Het is altijd nog maar afwachten of de fietsen uit het vliegtuig komen en zo ja in welke staat, maar gelukkig viel de schade dit keer mee: een paar verbogen spatborden, afgebroken stuurtasbevestiging en een kapotte flessenhouder (die vrijdagavond net nieuw was gemonteerd). Na twee uurtjes sleutelen waren de fietsen weer rijklaar en reden we onder grote lokale belangstelling het drukke verkeer in naar Negombo, aan Sri Lanka's westkust, waar we voor een nacht een guesthouse gereserveerd hadden. 's Middags bekeken we Negombo, met nog een aantal Nederlands koloniale restanten in een Aziatische chaos die ons bekend voorkwam: leuk, terug in tropisch Azië!
De afgelopen week zijn we van Negombo via Kurunegala, Dambulla, Anuradhapura en Sigiriya naar Polonnaruwa gefietst. Het is erg leuk om hier te fietsen: er is veel te zien onderweg omdat het eiland behoorlijk dichtbevolkt is, de tropische omgeving met veel bloemen, vogels, vlinders en geluiden en niet in de laatste plaats de enthousiast zwaaiende, roepende en aanmoedigende mensen. Een nadeel zijn wel de drukke wegen. Zelfs op een relatief rustige weg kom je zeker tien vervoermiddelen per minuut tegen (bussen, vrachtwagens, auto's, brommers, ossenkarren, tractoren, tuk-tuks, olifanten) die vrijwel allemaal toeteren. Zo'n toeter kan drie dingen betekenen: 1) een groet, 2) pas op links blijven, ik kom eraan, 3) ga snel de berm in want wij zijn drie rijen dik aan het inhalen!
Het weer in Sri Lanka wordt bepaald door twee verschillende moessons. Het is nu het einde van de zuidwest-moesson, wat betekent dat het af en toe kan regenen en stevig waait uit het zuidwesten. Wij kregen al na 2 km na vertrek uit Negombo een tropische stortbui over ons heen, maar dat was gelukkig direct ook de enige regen deze week.

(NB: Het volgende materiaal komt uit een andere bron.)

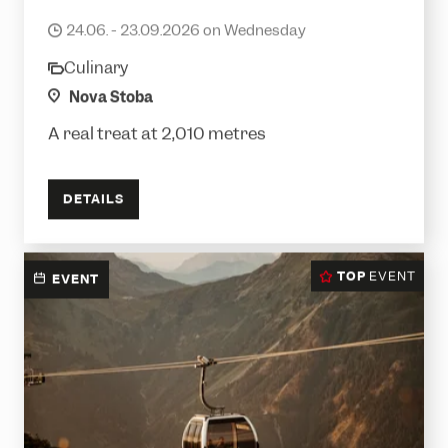
Mountain breakfast
24.06. - 23.09.2026 on Wednesday
date
Culinary
category
location
Nova Stoba
A real treat at 2,010 metres
DETAILS
TOP
EVENT
EVENT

Het is tropisch warm, een graad of 30 en vrij zonnig, heerlijk, daar houden wij van! Natuurlijk is het soms wel even zwoegen als je in de brandende zon en tropische hitte met tegenwind een heuvel op moet fietsen, maar je hoeft maar even om je heen te kijken om te beseffen dat dit best meevalt: de lokale bevolking moet onder dezelfde omstandigheden zwaar werk uitvoeren (je ziet mannen greppels uithakken uit de keiharde grond met pikhouwelen, oude vrouwtjes slepen met grote stapels brandhout, wegwerkers gloeiendhete teer gieten uit een zware gieter, met lappen om hun voeten om deze tegen de warmte te beschermen). Nee, wij hebben zeker niets te klagen.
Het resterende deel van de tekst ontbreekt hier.